周りに残っていた魔物数体を倒したところでようやく俺はしっかりとその少女に向き合った。

髪は美しい水色の長髪で何より特徴的だったのは蒼色に輝くその瞳だった。

普段フェニクス家で過ごしていた俺はその綺麗な輝きに強烈に惹かれてしまった。


「本当にありがとうございます。私一人では厳しかったかもしれません」

「いや、礼には及ばないよ。君の名前は?」

「私はヴェルです。こっちの妹はノルンっていいます。あなたは?」

「俺はカイム・フェニクスだ。まぁ聞いてわかるだろうがフェニクス家の一人だ。国からの要請が来て駆け付けたところだ。間に合ってよかった」

「フェニクス家? なら貴族様じゃないですか。申し訳ございません、言葉がちょっと砕けていたかもしれません」

「いやいい、というか貴族だからていうのは嫌いだからむしろ崩して話してほしい。ところでヴェル、ここは君の故郷なのか?」

「はい。なので急に魔物の襲撃を受けてもう何事かわかっていない状況です。そもそもここは商人の町なのでそんなに腕が立つ人とかがいるわけでもありませんでしたし」

「でも君のあの防御魔法は中々だったよ。そんなただの村人ができるものじゃあない気がするけど。というか口調を崩さないんだね」

「ごめんなさい、これが普通なので。あと結界魔法の事ですが、腕が立つ人はいない中で私たちの家系が唯一この街で風魔法を使えたので今まで防御の方は私たちが頑張っていたのですが・・・、力及ばなかったみたいです」

「そんなことない! 君がいなかったら・・・」


グギャバァアアアアア!!!


突然空中から得体のしれないもののうめき声が聞こえた。

魔物だ。しかも今そいつが戦っている相手が出しているのは何度も見たことのある炎。


間違いない。あの魔物がこの襲撃の親玉だ。

「っ! すまないヴェル!! 応援に行ってくる!!!」

「でしたら私も行きます!」


そういって俺が背中から羽をはやして魔物に向かうとヴェルも全身に風魔法を張り巡らせて後ろについてきた。

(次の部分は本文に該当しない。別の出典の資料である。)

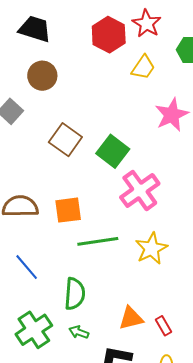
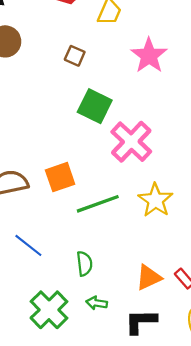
brown square: (65, 140) -> (75, 56), moved, size x0.6
green semicircle: (75, 294) -> (84, 264), size x0.7

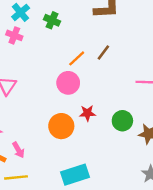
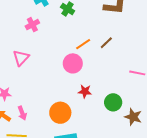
pink cross: (14, 35) -> (32, 25), moved, turned 32
orange circle: (61, 126) -> (60, 113), moved

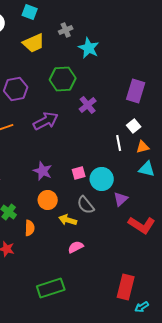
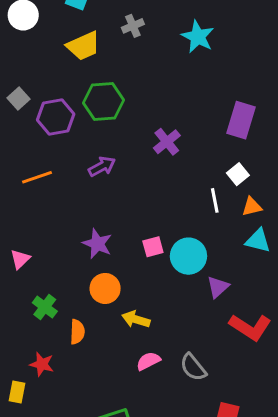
cyan star: (89, 48) -> (198, 37), moved
green hexagon: (63, 79) -> (104, 102), moved
purple arrow: (46, 121) -> (102, 166), size x0.7
gray semicircle: (86, 205) -> (193, 367), moved

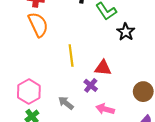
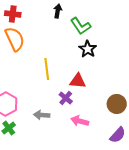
black star: (126, 32) -> (88, 49), moved
gray arrow: (66, 103) -> (42, 115), turned -35

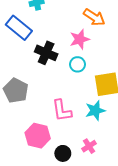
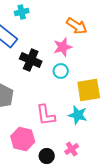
cyan star: (95, 110) -> (78, 115), turned 30

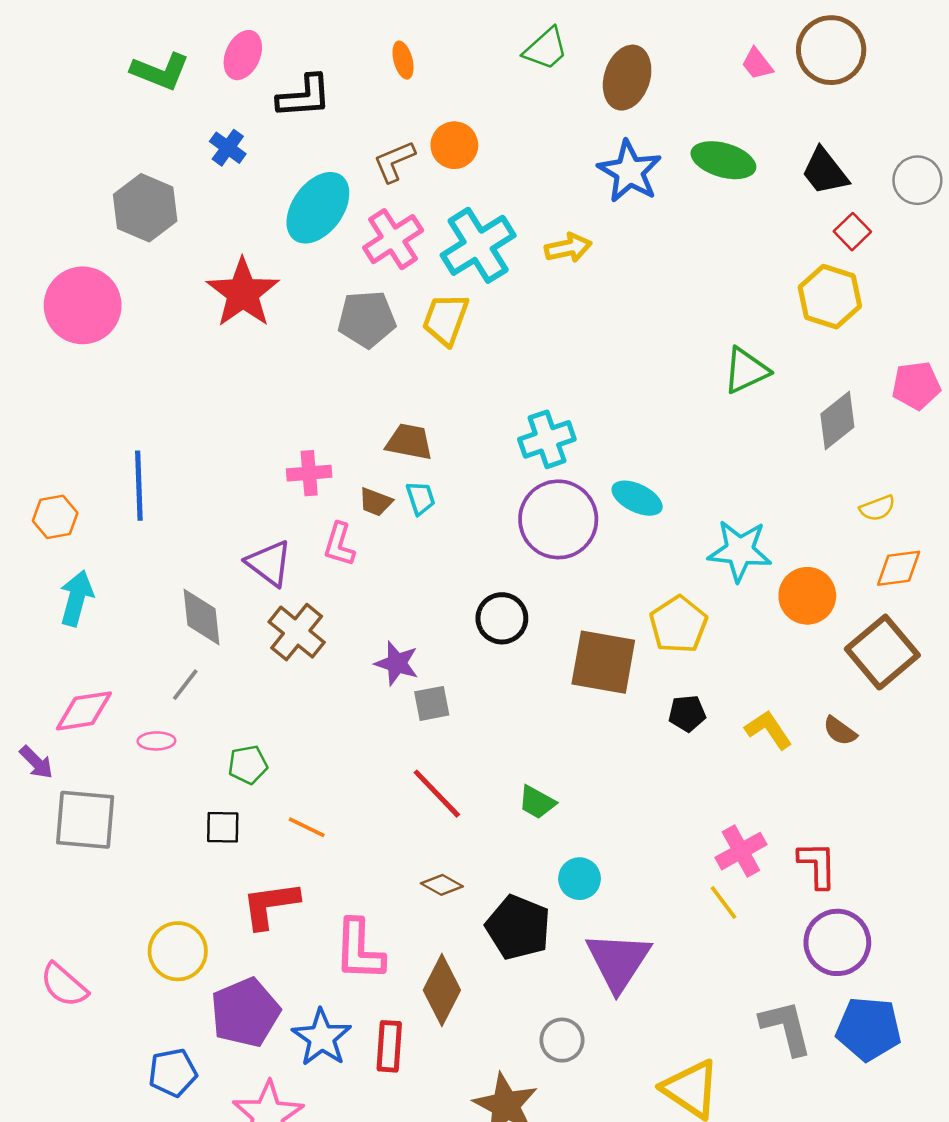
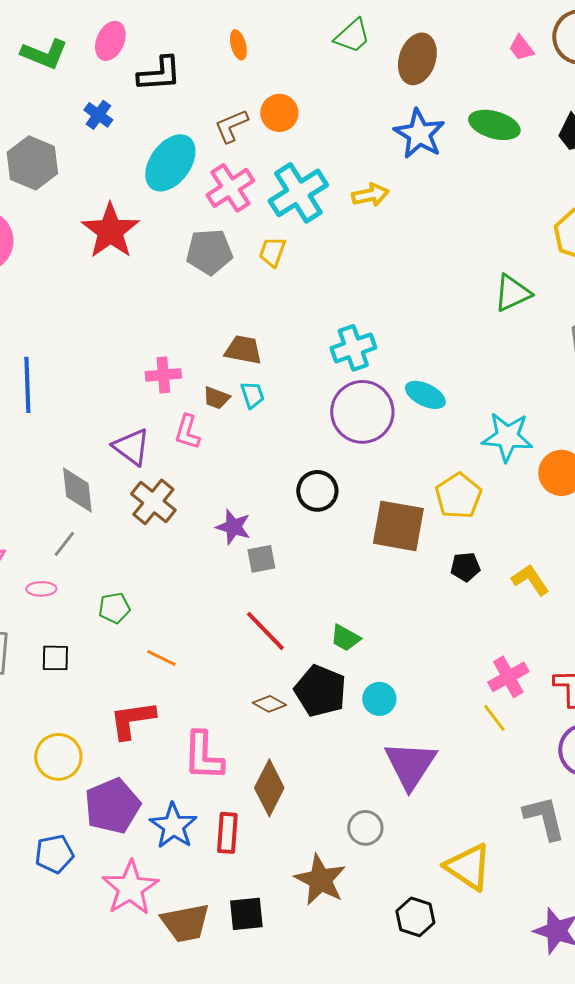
yellow trapezoid: (446, 319) -> (272, 252), size x0.7
black square: (223, 827) -> (55, 658), moved
black pentagon: (518, 927) -> (320, 691), moved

どうやら彼女も魔法を発動したようで背後から突風が押し寄せてくる。

その風は魔法独特の色を持っており、目で見えるものだった。


背後を振り返りついてくるなと言おうとしたが、彼女が纏っているのは俺が見たことのある緑色の風魔法ではなく、例えるなら空の青さと同じ色の風を身にまとっていたため無意識に口が閉じてしまった。


綺麗だ。


そんな言葉が不意に口から洩れそうだったから。


「どうしたのですかカイム様? 私の魔法のどこかおかしいですか?」

「い、いや、その青色の風魔法を初めて見たから」

「確かにこの色は一昔前らしいですけど・・・、こちらのほうが良い利点もあるんですよ」

「そうなのか・・・」


後から聞いた話によると、俺が見たことがあった風魔法は他国魔法である緑色ないし無色の風魔法が俺たちの国で発展したものであることが判明した。

昔は青色が主流だったらしいが王都ではこっちのほうが手軽で強力という理由で鞍替えされており、そもそも俺は風魔法が苦手だったのも相まって学園でも青色の風魔法なんて学んだことがなかったから知らなかった。


要約すると青色の風魔法は田舎で使われている発展前の魔法だということだ。

それでも、青色の風に、まるでそよ風のような風に包まれている彼女は本当にきれいだった。

第三者が見れば、初めて見たものに興味を持ったから、とか侯爵家であるフェニクス家に近づく女性が少なく経験が少なかったから、というかもしれない。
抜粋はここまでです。